- _Saved data entries_:
=====

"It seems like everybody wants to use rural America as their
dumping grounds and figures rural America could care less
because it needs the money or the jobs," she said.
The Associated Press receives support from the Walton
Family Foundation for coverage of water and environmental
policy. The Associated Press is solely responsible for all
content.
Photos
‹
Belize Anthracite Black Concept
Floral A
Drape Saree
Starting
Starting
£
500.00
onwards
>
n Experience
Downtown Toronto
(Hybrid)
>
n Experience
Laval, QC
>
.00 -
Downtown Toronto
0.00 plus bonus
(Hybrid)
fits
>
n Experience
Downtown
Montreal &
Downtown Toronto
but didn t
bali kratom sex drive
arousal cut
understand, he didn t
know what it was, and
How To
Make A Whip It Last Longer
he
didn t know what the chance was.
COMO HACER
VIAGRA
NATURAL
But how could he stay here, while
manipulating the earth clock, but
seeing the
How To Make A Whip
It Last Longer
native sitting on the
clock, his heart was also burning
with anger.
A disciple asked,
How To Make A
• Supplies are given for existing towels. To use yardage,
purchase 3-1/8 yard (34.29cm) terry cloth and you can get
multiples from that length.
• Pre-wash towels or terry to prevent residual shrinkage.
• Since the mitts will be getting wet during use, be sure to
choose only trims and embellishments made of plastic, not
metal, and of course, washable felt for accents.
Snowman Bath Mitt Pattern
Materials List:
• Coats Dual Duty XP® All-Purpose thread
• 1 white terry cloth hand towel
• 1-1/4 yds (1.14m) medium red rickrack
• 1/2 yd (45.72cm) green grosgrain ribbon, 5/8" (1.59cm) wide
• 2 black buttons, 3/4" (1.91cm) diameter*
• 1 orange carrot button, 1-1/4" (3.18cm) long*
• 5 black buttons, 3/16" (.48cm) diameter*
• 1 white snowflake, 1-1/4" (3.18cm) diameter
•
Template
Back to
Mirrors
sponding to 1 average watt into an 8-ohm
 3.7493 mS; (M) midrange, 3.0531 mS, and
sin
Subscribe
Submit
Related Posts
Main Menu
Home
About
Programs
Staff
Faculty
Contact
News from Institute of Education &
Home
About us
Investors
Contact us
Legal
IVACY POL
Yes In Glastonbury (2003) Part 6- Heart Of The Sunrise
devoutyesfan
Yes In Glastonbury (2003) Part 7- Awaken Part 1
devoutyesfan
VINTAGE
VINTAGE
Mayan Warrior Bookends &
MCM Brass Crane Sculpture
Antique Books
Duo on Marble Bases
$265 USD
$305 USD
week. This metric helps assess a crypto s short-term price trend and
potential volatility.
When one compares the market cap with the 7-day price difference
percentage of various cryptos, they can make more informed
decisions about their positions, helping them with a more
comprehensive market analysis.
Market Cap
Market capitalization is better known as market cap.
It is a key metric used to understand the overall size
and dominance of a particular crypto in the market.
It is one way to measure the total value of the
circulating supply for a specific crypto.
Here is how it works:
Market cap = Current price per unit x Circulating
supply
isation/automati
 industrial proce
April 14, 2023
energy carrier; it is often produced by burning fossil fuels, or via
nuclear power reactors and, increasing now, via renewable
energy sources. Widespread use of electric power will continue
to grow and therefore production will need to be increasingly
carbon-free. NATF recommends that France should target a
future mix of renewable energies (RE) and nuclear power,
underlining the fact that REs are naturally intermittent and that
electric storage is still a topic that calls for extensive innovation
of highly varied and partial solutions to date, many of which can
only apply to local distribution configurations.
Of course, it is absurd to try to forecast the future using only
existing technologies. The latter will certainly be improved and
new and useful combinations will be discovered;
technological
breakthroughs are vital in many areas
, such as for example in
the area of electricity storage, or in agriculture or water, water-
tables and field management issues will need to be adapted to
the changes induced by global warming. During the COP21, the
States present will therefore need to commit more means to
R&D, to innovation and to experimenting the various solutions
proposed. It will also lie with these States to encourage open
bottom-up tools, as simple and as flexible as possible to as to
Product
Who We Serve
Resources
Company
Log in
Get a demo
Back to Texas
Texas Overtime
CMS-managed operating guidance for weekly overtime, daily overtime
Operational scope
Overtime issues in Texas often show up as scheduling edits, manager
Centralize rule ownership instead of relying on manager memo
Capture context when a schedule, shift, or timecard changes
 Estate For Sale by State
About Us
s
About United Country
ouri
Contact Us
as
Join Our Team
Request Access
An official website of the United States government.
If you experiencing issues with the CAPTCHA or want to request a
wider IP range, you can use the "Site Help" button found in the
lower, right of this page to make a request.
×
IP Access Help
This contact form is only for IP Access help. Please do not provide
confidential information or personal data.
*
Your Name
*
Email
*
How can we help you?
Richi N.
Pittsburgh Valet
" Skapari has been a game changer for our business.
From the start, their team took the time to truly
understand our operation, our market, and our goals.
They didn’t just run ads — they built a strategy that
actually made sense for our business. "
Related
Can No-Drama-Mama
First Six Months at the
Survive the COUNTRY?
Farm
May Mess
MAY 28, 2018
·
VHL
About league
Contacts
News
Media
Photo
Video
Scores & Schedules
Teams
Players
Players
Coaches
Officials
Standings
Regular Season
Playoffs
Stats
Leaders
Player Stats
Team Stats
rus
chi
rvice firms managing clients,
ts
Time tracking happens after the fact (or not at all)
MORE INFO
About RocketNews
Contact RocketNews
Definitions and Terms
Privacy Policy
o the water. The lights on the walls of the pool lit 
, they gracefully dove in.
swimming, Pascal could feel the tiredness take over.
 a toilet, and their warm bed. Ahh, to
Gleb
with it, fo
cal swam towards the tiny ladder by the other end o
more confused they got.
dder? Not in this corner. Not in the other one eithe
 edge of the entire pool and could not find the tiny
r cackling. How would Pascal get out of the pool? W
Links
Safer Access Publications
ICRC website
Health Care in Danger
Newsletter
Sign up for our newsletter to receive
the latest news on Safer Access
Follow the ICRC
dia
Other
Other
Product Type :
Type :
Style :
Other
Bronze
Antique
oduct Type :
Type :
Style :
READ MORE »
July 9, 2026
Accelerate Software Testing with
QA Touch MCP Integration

=====

- _Problem_: Please state the number of lines above that hold the string "tiny", with nothing else added.

- _Response area_: 2